Ich überlege eine Sekunde, die Karte schnell umzudrehen, merke aber, dass er die Aufschrift ja offensichtlich schon gelesen hat. Ich erstarre und schaue weiter in sein Gesicht, in dem sich ein Ausdruck erwartungsfroher Rührung breit macht. Kurz bin ich versucht, ihm die Karte einfach in die Hand zu drücken und wegzurennen wie ein Teenagermädchen nach einem Justin Bieber-Konzert, dann fällt mir aber ein, dass die Karte ja schon geschrieben und die Enttäuschung deshalb vorprogrammiert ist.

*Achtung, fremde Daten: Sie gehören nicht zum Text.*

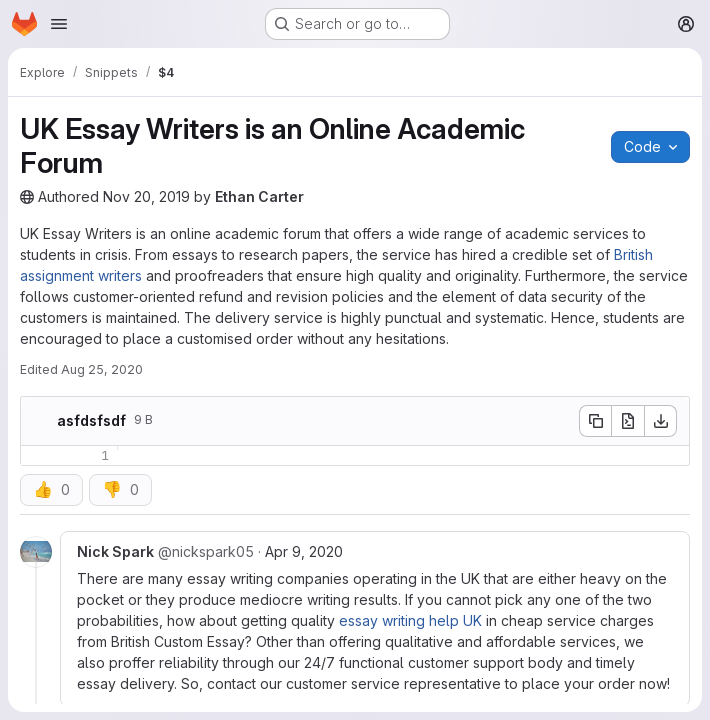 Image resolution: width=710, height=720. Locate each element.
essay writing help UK (410, 620)
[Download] (661, 421)
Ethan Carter (259, 196)
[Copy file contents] (595, 421)
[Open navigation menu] (59, 24)
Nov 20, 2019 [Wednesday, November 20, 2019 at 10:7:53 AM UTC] (146, 196)
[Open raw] (628, 421)
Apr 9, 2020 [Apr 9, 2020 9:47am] (304, 551)
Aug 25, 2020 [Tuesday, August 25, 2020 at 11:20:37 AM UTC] (102, 369) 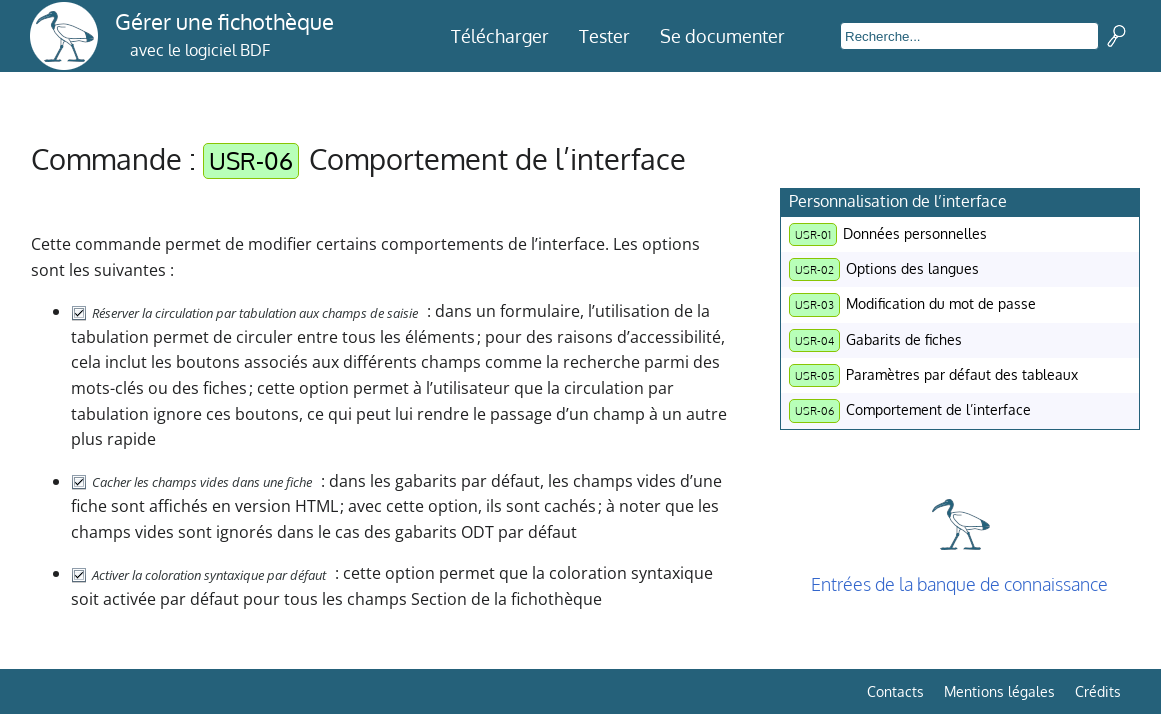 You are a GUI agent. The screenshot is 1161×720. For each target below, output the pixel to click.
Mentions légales (999, 691)
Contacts (895, 691)
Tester (604, 36)
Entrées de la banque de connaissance (959, 584)
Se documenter (722, 36)
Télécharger (500, 36)
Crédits (1098, 691)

Ich stehe also noch drei Sekunden da, schaue in seine dankbaren Augen und stammle: „Ich  … also …  Ich weiß jetzt wirklich nicht, was ich sagen soll, ohne dass das wahnsinnig peinlich wird.“

Er lächelt ebenfalls etwas unsicher, aber immer noch freudig: „Ja, also, ich find’s jetzt auch überraschend, aber schießen Sie mal los!“

Ich merke, dass ich aus der Nummer nicht mehr rauskomme. Dann drehe ich abrupt die Karte um, sodass er das ausgefüllte Adressfeld sieht und sage: „Würden Sie die für mich zum Briefkasten bringen?“

Tja.

Seitdem weiß ich, dass man nicht nur Lebensmittel, sondern auch Stimmungen schockfrosten kann.

Und dass ein Hund in diesem Hotel 40 Euro die Nacht kostet.